Querying Data Structures in Lisp

Note: After enjoying the process of thinking and coding this solution, I discovered let-alist that is already built into Emacs, and works like a charm.

The other day I was calling a web service interface, retrieving a JSON document, and querying the results to do more work — rinse and repeat—you know the drill. If the job is quick-n-dirty, but sharing with colleagues at work, I often use jq (or if the results are in YAML, then I use yq). At this particular time, I didn’t need to share, which means, I could bang stuff out faster in Lisp—usually.
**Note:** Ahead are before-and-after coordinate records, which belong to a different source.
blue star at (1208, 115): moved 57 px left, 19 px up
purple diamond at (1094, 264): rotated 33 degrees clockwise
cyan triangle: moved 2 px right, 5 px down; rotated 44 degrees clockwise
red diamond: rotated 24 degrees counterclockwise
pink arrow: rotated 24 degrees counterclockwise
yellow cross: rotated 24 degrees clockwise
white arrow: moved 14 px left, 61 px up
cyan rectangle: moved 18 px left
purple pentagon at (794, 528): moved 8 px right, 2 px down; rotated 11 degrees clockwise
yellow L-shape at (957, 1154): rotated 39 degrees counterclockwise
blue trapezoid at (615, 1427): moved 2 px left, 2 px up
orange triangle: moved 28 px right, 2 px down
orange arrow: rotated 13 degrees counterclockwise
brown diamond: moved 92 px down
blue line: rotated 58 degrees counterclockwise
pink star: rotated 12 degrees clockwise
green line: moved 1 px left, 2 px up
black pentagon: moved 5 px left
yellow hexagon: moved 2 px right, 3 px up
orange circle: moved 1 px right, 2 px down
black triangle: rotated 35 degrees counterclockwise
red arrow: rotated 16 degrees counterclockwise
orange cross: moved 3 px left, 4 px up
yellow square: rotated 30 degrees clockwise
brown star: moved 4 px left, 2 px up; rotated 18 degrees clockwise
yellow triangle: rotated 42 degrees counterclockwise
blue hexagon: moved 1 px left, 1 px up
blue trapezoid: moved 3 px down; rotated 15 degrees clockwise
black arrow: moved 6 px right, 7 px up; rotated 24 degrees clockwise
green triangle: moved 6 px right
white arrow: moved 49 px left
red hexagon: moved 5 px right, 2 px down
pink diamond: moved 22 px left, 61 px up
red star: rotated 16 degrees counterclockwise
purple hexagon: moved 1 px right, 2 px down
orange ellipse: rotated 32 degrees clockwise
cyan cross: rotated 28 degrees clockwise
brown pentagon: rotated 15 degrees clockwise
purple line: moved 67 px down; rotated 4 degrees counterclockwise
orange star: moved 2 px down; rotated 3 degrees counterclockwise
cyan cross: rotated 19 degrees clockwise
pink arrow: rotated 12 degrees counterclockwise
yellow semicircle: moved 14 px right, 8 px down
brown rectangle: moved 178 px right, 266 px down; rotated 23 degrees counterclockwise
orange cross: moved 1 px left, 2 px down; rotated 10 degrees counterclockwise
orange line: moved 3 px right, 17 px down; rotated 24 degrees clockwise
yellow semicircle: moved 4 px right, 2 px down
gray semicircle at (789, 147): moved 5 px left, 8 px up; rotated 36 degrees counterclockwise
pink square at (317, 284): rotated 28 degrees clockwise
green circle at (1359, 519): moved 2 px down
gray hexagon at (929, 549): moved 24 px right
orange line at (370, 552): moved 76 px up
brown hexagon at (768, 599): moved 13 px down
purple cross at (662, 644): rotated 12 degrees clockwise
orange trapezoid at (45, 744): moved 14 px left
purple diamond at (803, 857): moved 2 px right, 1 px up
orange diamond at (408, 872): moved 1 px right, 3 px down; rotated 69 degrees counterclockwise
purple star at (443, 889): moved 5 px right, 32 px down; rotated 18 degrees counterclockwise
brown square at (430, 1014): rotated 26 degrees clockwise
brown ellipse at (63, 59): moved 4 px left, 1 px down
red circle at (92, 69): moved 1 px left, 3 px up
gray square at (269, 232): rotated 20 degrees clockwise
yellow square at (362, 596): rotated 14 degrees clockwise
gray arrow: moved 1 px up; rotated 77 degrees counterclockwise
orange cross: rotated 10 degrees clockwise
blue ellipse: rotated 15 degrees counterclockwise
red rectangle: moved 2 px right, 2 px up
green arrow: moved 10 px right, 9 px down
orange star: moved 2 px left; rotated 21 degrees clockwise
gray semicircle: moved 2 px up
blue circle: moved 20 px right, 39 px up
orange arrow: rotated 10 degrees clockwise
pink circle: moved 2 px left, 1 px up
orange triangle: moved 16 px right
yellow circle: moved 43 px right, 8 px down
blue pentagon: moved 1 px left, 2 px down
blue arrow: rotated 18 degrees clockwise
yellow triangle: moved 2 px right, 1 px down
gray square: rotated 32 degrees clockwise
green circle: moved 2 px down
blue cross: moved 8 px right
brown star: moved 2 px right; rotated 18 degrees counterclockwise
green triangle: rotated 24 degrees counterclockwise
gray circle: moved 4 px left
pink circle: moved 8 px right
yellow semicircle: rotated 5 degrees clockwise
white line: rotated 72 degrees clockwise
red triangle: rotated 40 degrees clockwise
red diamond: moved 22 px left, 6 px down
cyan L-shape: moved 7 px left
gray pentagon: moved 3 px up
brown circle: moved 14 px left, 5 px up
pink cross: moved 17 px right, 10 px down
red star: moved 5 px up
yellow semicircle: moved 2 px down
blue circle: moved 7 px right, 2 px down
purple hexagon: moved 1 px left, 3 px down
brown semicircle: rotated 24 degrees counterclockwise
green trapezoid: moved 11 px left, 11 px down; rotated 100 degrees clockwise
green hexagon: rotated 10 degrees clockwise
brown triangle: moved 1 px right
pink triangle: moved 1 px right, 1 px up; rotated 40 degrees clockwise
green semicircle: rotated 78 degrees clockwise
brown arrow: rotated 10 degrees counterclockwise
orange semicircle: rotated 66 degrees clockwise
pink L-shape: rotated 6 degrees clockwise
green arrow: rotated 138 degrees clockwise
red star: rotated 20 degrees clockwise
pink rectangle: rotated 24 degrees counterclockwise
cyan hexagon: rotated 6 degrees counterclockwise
For extracting particular values in a complex JSON document, I was stumbling, and wished I had a jq-like thing for Lisp.

I found the solution to the problem of extracting a value or two from a JSON document, simple. While I’m sure someone has solved it better, since I haven’t discovered it, I thought I would describe my version, and use it as a springboard for a lively discussion about the best interface.

Example

First, we need an example. Github is pretty good, and let’s suppose we want a list of the authors of the last five commits—and store in a variable github-committers. We can use the built-in url-retrieve function:

(require 'url)

(defun parse-github-commits (events)
  (goto-char url-http-end-of-headers)
  (setq github-committers
        (thread-last
          (json-read)
          (seq-map (lambda (obj)
                     (let* ((commit (gethash "commit" obj))
                            (author (gethash "author" commit))
                            (name   (gethash "name"   author))
                            (email  (gethash "email"  author)))
                       (format "%s <%s>" name email))
                     )))))

(url-retrieve "https://api.github.com/repos/stedolan/jq/commits?per_page=5" 'parse-github-commits)

The call to url-retrieve is asynchronous, so when the function downloads the data into a buffer, it calls our callback function, parse-github-commits, ready to parse the JSON in the buffer. We skip over the headers (included in the buffer) by using the variable url-http-end-of-headers.

The call to json-read returns the JSON document as a complex Emacs Lisp data structure, but the top level is a seq (a vector is actually the default for JSON arrays), so we call seq-map to gather the details, passing in each object as the variable obj.

But here is where it gets obnoxious. We first need to get the commit object, then the committer sub-object, then the name and email from that object. I suppose most people would use a let* to assign each of these to a variable. Calling jq with the following query:

.commit.committer.name

That query is Javascript-y, which is fine if we were in the Land of Javascript, but this is Lisp. Let’s make a function query-tree that could take an object, and a series of elements, like:

(format "%s <%s>"
        (query-tree obj 'commit 'committer 'name)
        (query-tree obj 'commit 'committer 'email))

The query-tree Function

The query-tree is all about the interface, where we punt the complexity to other functions:

(defun query-tree (data-structure &rest query)
  "Return value from DATA-STRUCTURE based on elements of QUERY."
  (query-tree-parse query data-structure))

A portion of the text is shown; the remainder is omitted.